Below is a listing; give only the number of its lines that contain the word "spojov".

______

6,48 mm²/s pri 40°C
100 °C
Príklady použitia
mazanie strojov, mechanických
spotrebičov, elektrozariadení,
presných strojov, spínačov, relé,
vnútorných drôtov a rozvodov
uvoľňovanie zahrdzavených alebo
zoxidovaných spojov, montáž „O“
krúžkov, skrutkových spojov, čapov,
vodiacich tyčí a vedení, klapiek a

______

— Result for this task —
2